‘Quantum Leap’ star Caitlin Bassett is a military veteran

“Quantum Leap” co-star Caitlin Bassett is tackling her first acting role after spending seven years in the military.

Call it a case of art imitating life.

“Martin [Gero] the showrunner and [director] Helen [Shaver] the saw my [audition] tape before they found out about my background,” Bassett, 32, told The Post. “Helen, in particular was apparently very specific, because they saw a lot of actresses for this role. And she kept just being like, ‘I don’t believe they were in the military.’ And Martin was like, ‘We can teach people how to walk,’ but Helen thought they could find something different.

“When they found me, she was like, ‘I believe her!’” 

“Quantum Leap” (Mondays at 10 p.m.) has already been renewed for a second season. It’s a revival of the original series, which aired from 1989-1993 and followed Sam Beckett (Scott Bakula), a scientist who found himself trapped in time who leapt between various bodies to help people solve a dilemma. Dean Stockwell played his sidekick, Al.

This new version is set 30 years after the original series and follows a new team that’s been assembled to restart Beckett’s project. The main characters include Dr. Ben Song (Raymond Lee) and his fiancee Addison Augustine (Bassett), an ex-Army intelligence officer who works in the Quantum Leap program. During Ben’s leaps into the past, she appears as a hologram to guide him. 

Caitlin Bassett standing in a room while Brandon Routh sits at a table.
Caitlin Bassett and Brandon Routh in “Quantum Leap.”
Ron Batzdorff/NBC

Tiffany Smith, Caitlin Bassett, and Raymond Lee standing in a room talking in "Quantum Leap."
Tiffany Smith, Caitlin Bassett, and Raymond Lee in “Quantum Leap.”
Ron Batzdorff/NBC

Caitlin Bassett sitting down hugging her knees looking worried.
Caitlin Bassett as Addison in “Quantum Leap.”
Ron Batzdorff/NBC

“[The original show] was just ahead of my time. I was only 4 [when it aired]. So I went back and watched,” said Bassett. “But, my parents and siblings were huge fans.”

Bassett said that, going forward in the season “things are really starting to ramp up. We’re starting to understand the mysteries, why Ben leaped, what his goal is, what the threat was. It gets super-exciting.”

Bassett worked as an intelligence analyst in the US Army, attaining the rank of Staff Sergeant, and completed three combat deployments during her service — two to Afghanistan and one to Qatar. 
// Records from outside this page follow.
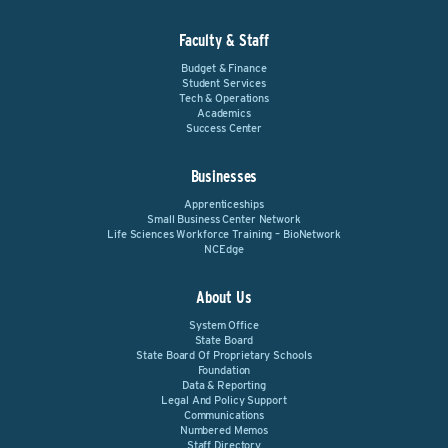
Faculty & Staff
Budget & Finance
Student Services
Tech & Operations
Academics
Success Center
Businesses
Apprenticeships
Small Business Center Network
Life Sciences Workforce Training – BioNetwork
NCEdge
About Us
System Office
State Board
State Board Of Proprietary Schools
Foundation
Data & Reporting
Legal And Policy Support
Communications
Numbered Memos
Staff Directory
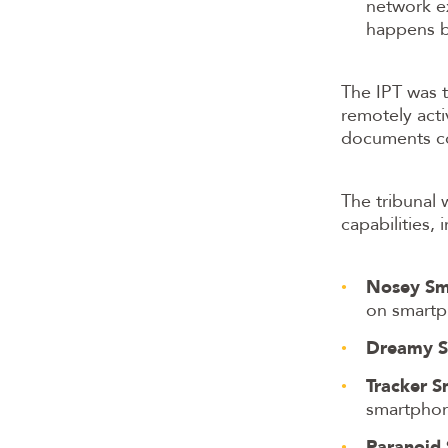
network e
happens b
The IPT was 
remotely act
documents co
The tribunal
capabilities,
Nosey Sm
on smartp
Dreamy S
Tracker S
smartphon
Paranoid 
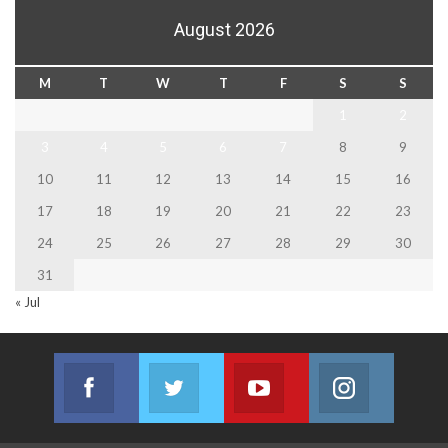
August 2026
M
T
W
T
F
S
S
1
2
3
4
5
6
7
8
9
10
11
12
13
14
15
16
17
18
19
20
21
22
23
24
25
26
27
28
29
30
31
« Jul
Facebook
Twitter
Youtube
Instagram
Join us on Facebook
Join us on Twitter
Join us on Youtube
Join us on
She said that she always wanted to act, but following her service, she initially went to Brooklyn Law School instead of to Hollywood. 

“It was the thing I wanted to always do, but you can’t say that. In that world in particular, people don’t leave for a lot of creative aspirations. Or at least, they don’t admit to it,” she said. “So, I left for law school. Because that felt like an adult thing to do, and everybody respected it. And I got there, and I just didn’t want that life. So yes, [acting] was a dream I harbored. But it took a couple years in New York, around creatives, in a city where everything seemed possible, to fully admit that to myself and then grapple with the reality of doing it.” 

Caitlin Bassett standing in front of a control board for a machine.
Caitlin Bassett in “Quantum Leap.”
Ron Batzdorff/NBC

Raymond Lee, Caitlin Bassett, and Brandon Routh in "Quantum Leap" standing in a huddle talking in red lighting.
Raymond Lee, Caitlin Bassett, and Brandon Routh in “Quantum Leap.”
Ron Batzdorff/NBC

Caitlin Bassett looks worried holding a pipe standing in a red room.
Things go sideways for Addison (Caitlin Bassett) in “Quantum Leap.”
Ron Batzdorff/NBC

She said that her military experience has helped her play Addison with more authenticity. 

“I think sometimes when actors are playing ex-military roles, they think that how they act in one context is how they always act. There might be some truth to that, depending on how much of your identity is rooted in your service,” she said. “But for most people, the military is just part of who they are, not all of it. So, knowing how and when to turn it off are things I’ve used in this role.”

Her experience also helped her with long days on set, she said. 

“The ability to have a good time and keep good vibes on set even if the situations get long and exhausting and stressful are similar to deployments,” she said. “There’s a lot I pull from … and the ability to work under stress and make it a good day.”